Potomac River Tunnel Project

Following a ground-breaking ceremony hosted by DC Water, the building process of the Potomac River Tunnel Project was officially commissioned.

As the next major phase of the DC Clean Rivers Project, Washington DC’s Potomac River Tunnel is DC Water’s ongoing program to improve the water quality of the Anacostia and Potomac rivers and Rock Creek by increasing the capacity of the sewer system.
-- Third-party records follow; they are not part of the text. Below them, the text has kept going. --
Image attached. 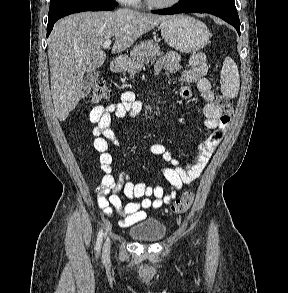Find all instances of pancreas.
I'll return each instance as SVG.
<instances>
[{"mask_svg": "<svg viewBox=\"0 0 288 293\" xmlns=\"http://www.w3.org/2000/svg\"><path fill=\"white\" fill-rule=\"evenodd\" d=\"M158 43L152 40L143 41L136 45L130 52V57L127 59V71L130 76H134L144 66V63H149L150 60L155 61L156 57L162 56Z\"/></svg>", "mask_w": 288, "mask_h": 293, "instance_id": "pancreas-1", "label": "pancreas"}]
</instances>
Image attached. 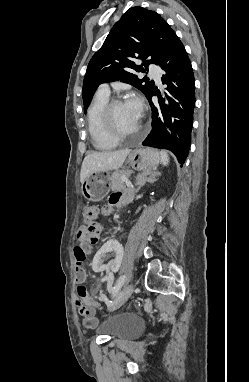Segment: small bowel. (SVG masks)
<instances>
[{"label": "small bowel", "mask_w": 249, "mask_h": 382, "mask_svg": "<svg viewBox=\"0 0 249 382\" xmlns=\"http://www.w3.org/2000/svg\"><path fill=\"white\" fill-rule=\"evenodd\" d=\"M129 201L128 193L124 191H115L110 197L107 206L105 207V212L110 213L115 207L123 205ZM100 228L98 225L92 226H81L77 231V248H88L93 243V245H98V236ZM79 284L81 282H78ZM112 284V283H111ZM111 284L109 286H111ZM76 304L80 306V313L84 317V326L87 328H93L97 324L95 318V309L100 305L97 300H93L86 296L83 299L77 298ZM90 311L86 314L83 311Z\"/></svg>", "instance_id": "obj_1"}]
</instances>
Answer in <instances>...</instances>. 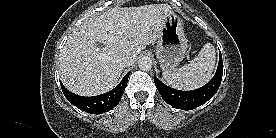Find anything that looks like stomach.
Returning a JSON list of instances; mask_svg holds the SVG:
<instances>
[{"label":"stomach","instance_id":"0dacf381","mask_svg":"<svg viewBox=\"0 0 276 138\" xmlns=\"http://www.w3.org/2000/svg\"><path fill=\"white\" fill-rule=\"evenodd\" d=\"M187 50L181 18L174 12L167 13L165 24L157 40L156 57L163 71L174 70L183 60Z\"/></svg>","mask_w":276,"mask_h":138}]
</instances>
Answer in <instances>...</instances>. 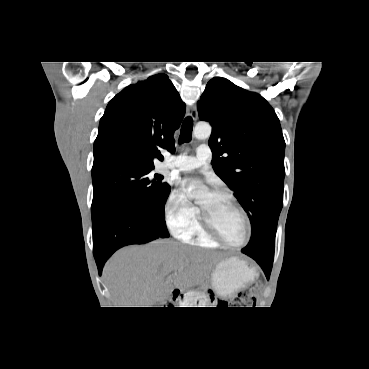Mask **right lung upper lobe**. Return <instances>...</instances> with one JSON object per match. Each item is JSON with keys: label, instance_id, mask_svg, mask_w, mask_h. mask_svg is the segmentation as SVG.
<instances>
[{"label": "right lung upper lobe", "instance_id": "obj_1", "mask_svg": "<svg viewBox=\"0 0 369 369\" xmlns=\"http://www.w3.org/2000/svg\"><path fill=\"white\" fill-rule=\"evenodd\" d=\"M185 104L165 74L129 85L108 104L94 142L93 165L132 163L154 167L159 148L174 152L173 134Z\"/></svg>", "mask_w": 369, "mask_h": 369}]
</instances>
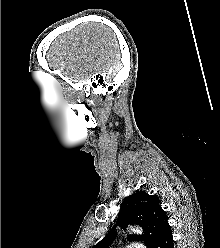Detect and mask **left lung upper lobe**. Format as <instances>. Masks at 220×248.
Returning a JSON list of instances; mask_svg holds the SVG:
<instances>
[{
    "instance_id": "5c2ea615",
    "label": "left lung upper lobe",
    "mask_w": 220,
    "mask_h": 248,
    "mask_svg": "<svg viewBox=\"0 0 220 248\" xmlns=\"http://www.w3.org/2000/svg\"><path fill=\"white\" fill-rule=\"evenodd\" d=\"M128 224L140 225L145 231L144 235H130L128 240L145 241L148 248L154 247L166 226L169 225L157 196L145 192L132 194L124 199L116 225L94 248H107L115 239L116 226L125 229Z\"/></svg>"
}]
</instances>
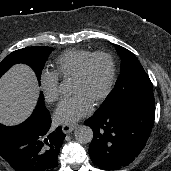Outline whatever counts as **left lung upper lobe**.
Wrapping results in <instances>:
<instances>
[{
	"instance_id": "1",
	"label": "left lung upper lobe",
	"mask_w": 171,
	"mask_h": 171,
	"mask_svg": "<svg viewBox=\"0 0 171 171\" xmlns=\"http://www.w3.org/2000/svg\"><path fill=\"white\" fill-rule=\"evenodd\" d=\"M122 64L115 87L95 112L102 114L131 102L155 103L150 78L136 56L124 47L115 45Z\"/></svg>"
}]
</instances>
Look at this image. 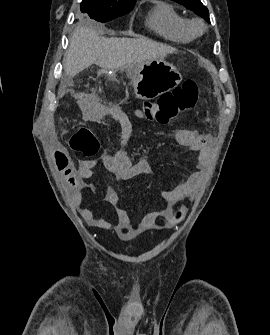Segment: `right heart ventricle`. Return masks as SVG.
<instances>
[{
  "label": "right heart ventricle",
  "instance_id": "e07e8e85",
  "mask_svg": "<svg viewBox=\"0 0 270 335\" xmlns=\"http://www.w3.org/2000/svg\"><path fill=\"white\" fill-rule=\"evenodd\" d=\"M147 25L156 34L176 43H187L195 37L187 18L164 2L156 3L151 9Z\"/></svg>",
  "mask_w": 270,
  "mask_h": 335
}]
</instances>
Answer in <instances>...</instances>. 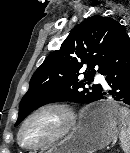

A large-diameter deep sewer tunnel, diversion facilities, drop shafts, as well as support structures to capture flows from existing combined sewer overflows (CSOs) along the Potomac River and convey them to the Blue Plains Advanced Wastewater Treatment Plant, are the contents of this project. The scheduled date for completion of this 8.9km-long tunnel will be 2030, while providing a 93% reduction in the volume of CSOs to the Potomac River in an average year of rainfall.

Currently, the quantity of estimated CSOs that enters the Potomac River each year by way of average rainfall is 654 million gallons.

Stretching beneath the Georgetown waterfront, along the edge of the National Mall and East Potomac Park, past Hains Point, this 5.5m-diameter tunnel links by gravity to the existing Anacostia River Tunnel. Using two TBMs, construction starts from West Potomac Park, whereas one machine will mine south through mostly soft ground, and another will head north to bore through rock.

The design-build contract was handed to a joint venture of CBNA and Halmar by DC Water in October last year, and the US$819m (€778m) contract is the largest ever awarded by the authority.

The ground breaking ceremony was attended by city leaders and agency partners.

According to DC Water CEO David Gadis: “Today we break ground with a sense of purpose and responsibility. This project is critical to ensure we reduce the CSOs that contribute to water quality impairment of the Potomac. Together we can shape a future where cleaner water flows and the Potomac River thrives as a beacon of environmental vitality.”